The mother of concession speeches
MINNEAPOLIS -- The candidate who ultimately concedes in the presidential election will deliver the most-watched, most-talked-about, and best-remembered concession speech in this nation's history.
This prediction might sound bold, but it isn't. Americans typically pay little attention to concession speeches.
In most elections, only the most dogged supporters of a losing candidate attend closely to the final hail and farewell. And in presidential elections, we all recognize that the conceding candidate is exhausted and coping with one of the most overwhelming personal rejections a human being can experience. As a courtesy, we tend to remember the losing candidate's convention address, or performance in debates, or performance as president rather than the candidate's exit lines.
In the last quarter century, Gerald Ford, Jimmy Carter, Walter Mondale, Michael Dukakis, George H.W. Bush, and Robert Dole have conceded presidential races. I suspect few Americans remember with any precision what any of these men said in the hours after the polls closed. And this is true despite the fact that three of these men were sitting presidents responding to a most unusual rhetorical challenge. In our nation's history, only eight presidents have conceded the presidency while holding the office. It is unusual for ''the loser'' to have been such a recent ''winner.''
But, whether sitting president or failed party nominee, most recent ''losers'' have never again campaigned for elective office of any kind. Richard Nixon stands as the most amazing counter-example, having served up two memorable concessions prior to winning the presidency in 1968. His best-remembered concession was after his loss in the 1962 California governor's race, when he muttered to members of the press, whom he blamed for his loss, ''You won't have Nixon to kick around anymore, because, gentlemen, this is my last press conference.''
If only.
Nixon's 1960 concession, delivered in the context of a close popular vote but a walloping defeat in the Electoral College (303-219), is now misremembered as ''statesmanlike'' despite the fact that Nixon's election night ''concession speech'' was neither a true concession nor a model of eloquence. It is the consequences of Nixon's actions, and not his words, which are favorably recalled today.

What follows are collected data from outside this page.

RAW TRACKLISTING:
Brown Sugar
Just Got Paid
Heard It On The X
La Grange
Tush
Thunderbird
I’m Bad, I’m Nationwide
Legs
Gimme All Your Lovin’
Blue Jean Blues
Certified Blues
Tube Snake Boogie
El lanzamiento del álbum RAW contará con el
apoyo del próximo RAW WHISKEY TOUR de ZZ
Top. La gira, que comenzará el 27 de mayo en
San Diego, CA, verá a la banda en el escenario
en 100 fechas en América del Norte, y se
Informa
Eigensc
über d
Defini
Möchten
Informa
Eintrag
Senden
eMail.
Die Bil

And while the 1960 race has been held up as the historical model for our current national inconvenience, the real antecedent is the 1876 race between Rutherford B. Hayes and Samuel J. Tilden. Tilden, the Democratic nominee, won the popular vote by 260,000. In Florida, charges of voter intimidation and ballot fraud muddied the close popular vote. The period between the election and inauguration was fraught with ongoing legal and political battles, culminating in a court fight over whether Florida's Republican or Democratic electors ought to be seated. In the end, Florida's Republican electors provided a narrow Electoral College margin of victory (185-184) for Rutherford B. Hayes. Time will reveal the preciseness of this final parallel.

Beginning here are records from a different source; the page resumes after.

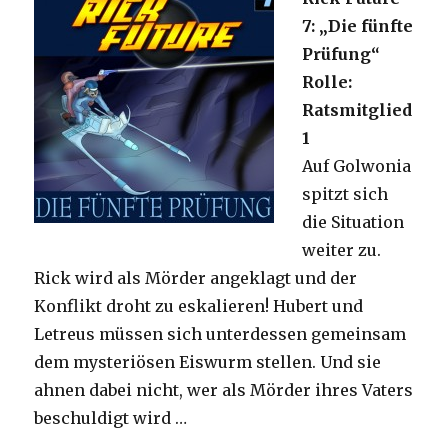
7: „Die fünfte
Prüfung“
Rolle:
Ratsmitglied
1
Auf Golwonia
spitzt sich
die Situation
weiter zu.
Rick wird als Mörder angeklagt und der
Konflikt droht zu eskalieren! Hubert und
Letreus müssen sich unterdessen gemeinsam
dem mysteriösen Eiswurm stellen. Und sie
ahnen dabei nicht, wer als Mörder ihres Vaters
beschuldigt wird …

So, given that Samuel Tilden is the person whose election experiences are likely to most closely match the experiences of the two men who might be called upon to offer up a concession speech in the future, what might we learn from Samuel Tilden's concession speech?
What concession speech?
Tilden never really conceded. His first public address on the topic of the final results of the election, three months after Hayes' inauguration, didn't exactly strike the grace notes that our embattled candidates are being called upon to deliver. Tilden instead said, ''Everybody knows that, after the recent election, the men who were elected by the people ... were counted out; and the men who were not elected were counted in and seated. If my voice could reach throughout our country and be heard in its remotest hamlet, I would say `Be of good cheer. The Republic will live ... The sovereignty of our people shall be rescued from this peril and reestablished.''
While Tilden partisans urged him to run again in 1880, the Democrats nominated Winfield Hancock to run against the Republicans, and Tilden faded into total obscurity until, roughly, mid-November of this year.

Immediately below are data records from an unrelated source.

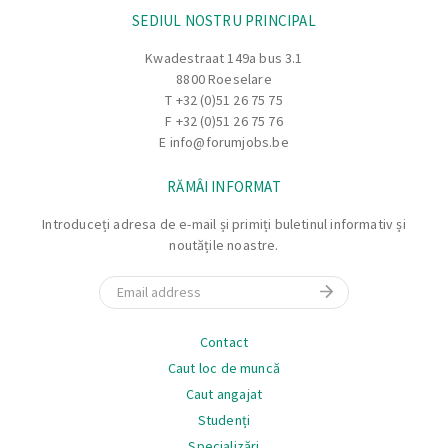
SEDIUL NOSTRU PRINCIPAL
Miercuri/vineri: 6:00 – 14:00
Kwadestraat 149a bus 3.1
8800 Roeselare
T
+32 (0)51 26 75 75
F +32 (0)51 26 75 76
E
info@forumjobs.be
RĂMÂI INFORMAT
Introduceți adresa de e-mail și primiți buletinul informativ și
noutățile noastre.
Email
Navigare
Contact
Caut loc de muncă
Caut angajat
Studenți
Specializări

In recent weeks, pundits have suggested that the fate of this nation hinges upon Americans hearing a ''healing'' concession speech that offers a newly minted mandate to this muddled election's eventual ''victor.''
But do we really want either of these candidates, while conceding this election, to be more gracious and eloquent than either was able to be for the duration of the 2000 campaign? Were either man to deliver the kind of compelling, insightful and unifying rhetoric now hoped for in a concession speech, it would be the first great speech of the 2000 campaign. And it might just send pangs of regret shooting through voters who would have been inspired to do more than dimple a chad had they heard, just once, a truly persuasive argument.
Or worse, it might be the first great speech of the 2004 campaign. And this is a prospect that invites us to look favorably on Samuel Tilden's example. To both candidates, I say, fight on! Never concede! Then, perhaps, we will have the good fortune that the voters of 1880 had - two brand new nominees - and the opportunity to begin forgetting about the two candidates the nation had wisely refused to fully embrace.
John Logie is assistant professor of rhetoric at the University of Minnesota.